A agremiação entrou na avenida com segurança e organização, apresentando um enredo que percorreu cinco décadas da vida de Moacyr da Silva Pinto, o Mestre Ciça. Aos 69 anos, ele foi o centro de uma homenagem que misturou emoção, memória e espetáculo visual. A proposta não ficou apenas na reverência. A escola construiu uma narrativa clara, mostrando a caminhada do homenageado desde os tempos de passista na antiga Unidos de São Carlos, em 1971, até se tornar referência como comandante de bateria em grandes escolas.
A abertura do desfile chamou a atenção logo nos primeiros minutos. O carro abre-alas trouxe um leão de grandes proporções, com cerca de 15 metros de altura, símbolo ligado à Estácio de Sá, escola fundamental na formação de Ciça. A alegoria tinha movimentos mecânicos na cabeça e nas patas, além de uma coroa giratória. Dois componentes, Farley Mattos e João Victor, participaram de um efeito cênico que transformava suas fantasias na figura do animal, em uma estrutura que superava 25 quilos. O impacto visual foi imediato.
Ao longo da apresentação, a Viradouro combinou tecnologia e tradição. Telas de LED exibiam imagens de figuras importantes do samba, como Dominguinhos do Estácio e Luiz Melodia, reforçando o vínculo entre passado e presente. Cada setor do desfile destacava uma fase da vida de Mestre Ciça, mostrando sua passagem por agremiações como União da Ilha do Governador, Acadêmicos do Grande Rio e Unidos da Tijuca, além dos títulos conquistados.

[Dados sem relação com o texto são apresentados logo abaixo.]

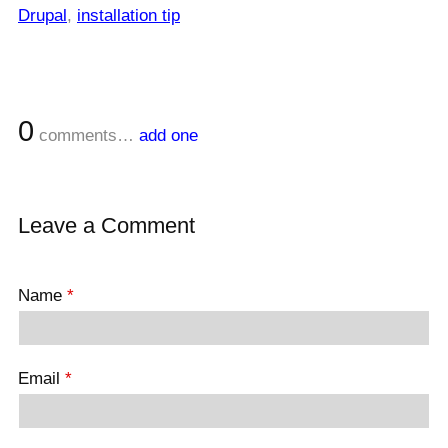
Drupal
,
installation tip
0
comments…
add one
Leave a Comment
Name
*
Email
*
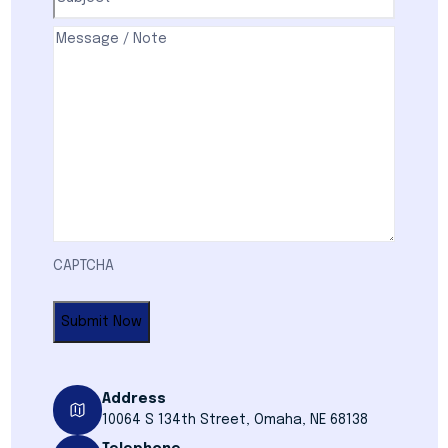
Comments
(Required)
CAPTCHA
Address
10064 S 134th Street, Omaha, NE 68138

O momento mais simbólico aconteceu quando o próprio homenageado, que havia participado da comissão de frente, contornou a Sapucaí e voltou a tempo de reger a bateria. Mesmo com apoio de cadeira de rodas e escolta, Ciça assumiu o comando com firmeza. A cena foi acompanhada de aplausos intensos das arquibancadas. Reconhecido como um dos mestres mais longevos em atividade, ele mostrou vitalidade e presença, conduzindo os ritmistas com precisão.
A bateria, aliás, foi um dos pontos altos do desfile. Em uma decisão que repetiu uma ideia apresentada pelo próprio Ciça em 2007, a escola posicionou os ritmistas sobre uma grande alegoria móvel. A estrutura foi montada a partir de chassis de caminhão-cegonha e de ônibus, somando cerca de 25 metros de comprimento. Ao todo, 301 pessoas estavam sobre o carro, entre músicos, diretoria e convidados.

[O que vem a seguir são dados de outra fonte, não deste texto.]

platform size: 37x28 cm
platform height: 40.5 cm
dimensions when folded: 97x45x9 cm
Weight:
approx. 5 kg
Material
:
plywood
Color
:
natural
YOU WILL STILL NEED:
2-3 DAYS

Entre os destaques estava a atriz Juliana Paes, que retornou ao posto de rainha de bateria após 17 anos. Aos 46 anos, ela surgiu com figurino luxuoso confeccionado em Milão pela grife Dolce & Gabbana. A fantasia remetia à realeza e dialogava com o título simbólico atribuído a Ciça dentro do enredo. A presença da artista reforçou o brilho da apresentação e arrancou aplausos do público.
O intérprete Wander Pires conduziu o samba-enredo com firmeza, mantendo a harmonia entre alas e alegorias. A evolução da escola foi marcada por organização, sincronismo e energia constante do início ao fim. A narrativa visual, aliada ao desempenho técnico, garantiu o reconhecimento dos jurados.
A vitória representou o quarto campeonato da Unidos do Viradouro, que já havia conquistado títulos em 1997, 2020 e 2024. Desta vez, a escola apostou em uma história real e próxima de sua comunidade. Ao transformar Mestre Ciça em enredo, a agremiação celebrou não apenas um profissional respeitado, mas também a resistência e a disciplina do samba ao longo dos anos.
No encerramento, ao descer do último carro alegórico, Mestre Ciça estava visivelmente emocionado. A conquista simbolizou o reconhecimento de uma trajetória iniciada ainda na juventude, quando tocava agogô e dava os primeiros passos no mundo do carnaval. Hoje, consagrado, ele viu sua história ser cantada e encenada diante de milhares de pessoas.
A Unidos do Viradouro mostrou que tradição, inovação e organização podem caminhar juntas. Com um desfile técnico, envolvente e carregado de significado, a escola de Niterói confirmou sua força no cenário do carnaval carioca e eternizou na avenida o legado de um dos grandes mestres da bateria.